Eine sichere Bleibe für Öcalan
Gewährt Italien dem PKK-Chef Asyl? Türkei beharrt auf Auslieferung
ANDREAS ENGLISCH
Rom - Die Entscheidung scheint bereits gefallen:
PKK-Chef Abdullah Öcalan wird nach Informationen des Hamburger
Abendblatts in Italien Asyl gewährt. Während der türkische
Außenminister Ismail Cem in Rom verzweifelt bei Regierungsmitgliedern
um Verständnis warb, signalisierte Walter Veltroni, der Chef der mächtigsten
Regierungspartei DS, schon gestern Vormittag, daß die Würfel
gefallen seien. „Ich bin der Ansicht, daß im Fall Öcalan alle
Voraussetzungen erfüllt sind, um Asyl zu gewähren“, sagte Veltroni.

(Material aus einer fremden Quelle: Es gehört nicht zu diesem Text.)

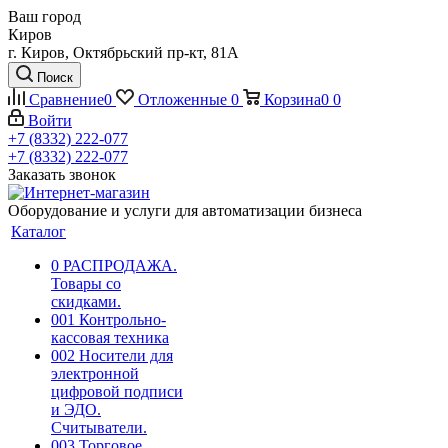
Ваш город
Киров
г. Киров, Октябрьский пр-кт, 81А
Поиск
Сравнение
0
Отложенные
0
Корзина
0
0
Войти
+7 (8332) 222-077
+7 (8332) 222-077
Заказать звонок
Оборудование и услуги для автоматизации бизнеса
Каталог
0 РАСПРОДАЖА.
Товары со
скидками.
001 Контрольно-
кассовая техника
002 Носители для
электронной
цифровой подписи
и ЭДО.
Считыватели.
003 Торговое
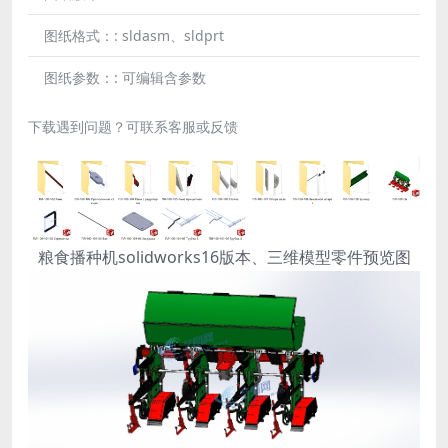
图纸格式：:
sldasm、sldprt
图纸参数：:
可编辑含参数
下载遇到问题？可联系客服或反馈
粮食播种机solidworks16版本、三维模型零件预览图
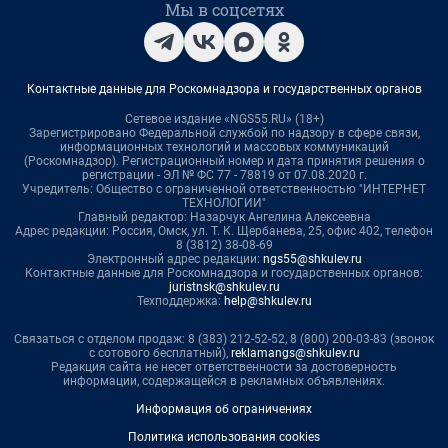
Мы в соцсетях
Контактные данные для Роскомнадзора и государственных органов
Сетевое издание «NGS55.RU» (18+)
Зарегистрировано Федеральной службой по надзору в сфере связи,
информационных технологий и массовых коммуникаций
(Роскомнадзор). Регистрационный номер и дата принятия решения о
регистрации - ЭЛ № ФС 77 - 78819 от 07.08.2020 г.
Учредитель: Общество с ограниченной ответственностью "ИНТЕРНЕТ
ТЕХНОЛОГИИ"
Главный редактор: Назарчук Ангелина Алексеевна
Адрес редакции: Россия, Омск, ул. Т. К. Щербанева, 25, офис 402, телефон
8 (3812) 38-08-69
Электронный адрес редакции:
ngs55@shkulev.ru
Контактные данные для Роскомнадзора и государственных органов:
juristnsk@shkulev.ru
Техподдержка:
help@shkulev.ru
Связаться с отделом продаж: 8 (383) 212-52-52, 8 (800) 200-03-83 (звонок
с сотового бесплатный),
reklamangs@shkulev.ru
Редакция сайта не несет ответственности за достоверность
информации, содержащейся в рекламных объявлениях.
Информация об ограничениях
Политика использования cookies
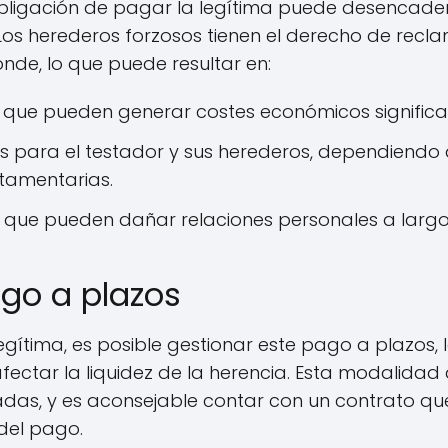
obligación de pagar la legítima puede desencade
Los herederos forzosos tienen el derecho de recla
nde, lo que puede resultar en:
s que pueden generar costes económicos significat
es para el testador y sus herederos, dependiendo
stamentarias.
es que pueden dañar relaciones personales a largo
ago a plazos
legítima, es posible gestionar este pago a plazos,
afectar la liquidez de la herencia. Esta modalid
radas, y es aconsejable contar con un contrato q
 del pago.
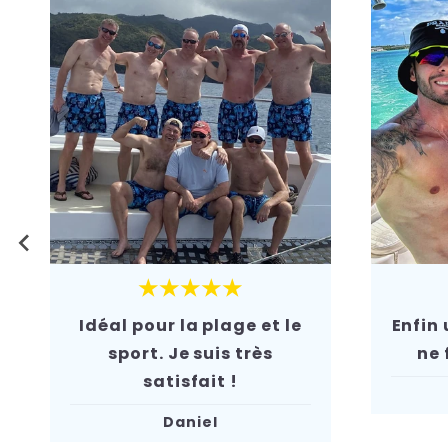
★★★★★
Idéal pour la plage et le
Enfin 
sport. Je suis très
ne 
satisfait !
Daniel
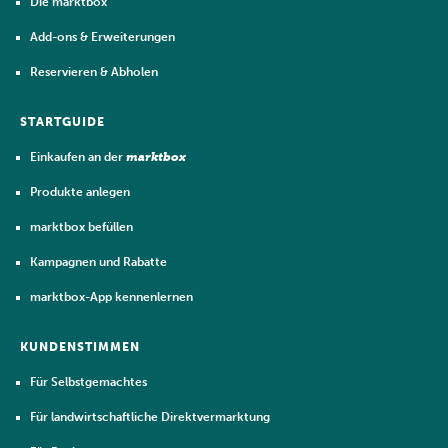
Die marktbox
Add-ons & Erweiterungen
Reservieren & Abholen
STARTGUIDE
Einkaufen an der
marktbox
Produkte anlegen
marktbox befüllen
Kampagnen und Rabatte
marktbox-App kennenlernen
KUNDENSTIMMEN
Für Selbstgemachtes
Für landwirtschaftliche Direktvermarktung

Auch der für den Fall zuständige kommunistische Justizminister
Oliviero Diliberto ließ nie einen Zweifel daran, daß er ein
PKK-Unterstützer ist.
In Rom geht man davon aus, daß Öcalan sich in Italien stellte,
nachdem ihm das Asylrecht unter der Hand von Regierungsmitgliedern zugesichert
worden war, auch wenn dies offiziell bestritten wird. Die Beziehungen zwischen
Italien und der Türkei könnten sich ohnehin kaum noch verschlechtern.
Das italienische Parlament hatte vor einem halben Jahr im Abgeordnetenhaus
eine Tagung der kurdischen Exil-Regierung zu Gast gehabt. Die Türkei
drohte daraufhin mit dem Abbruch der diplomatischen Beziehungen.
Die Regierungsumbildung und die Aufnahme der kurdenfreundlichen Kommunisten
in den Regierungsblock, scheinen Öcalan auf die Idee gebracht zu haben,
nach Italien zu gehen. Eine Ablehnung des Asyl-Rechts scheint so gut wie
unmöglich, da der Justizminister bereits erklärt hat: „Das kurdische
Volk und die PKK werden in ihrem Befreiungskampf nicht allein gelassen.“
Eine sehr lange Eiszeit zwischen Italien und der Türkei steht bevor.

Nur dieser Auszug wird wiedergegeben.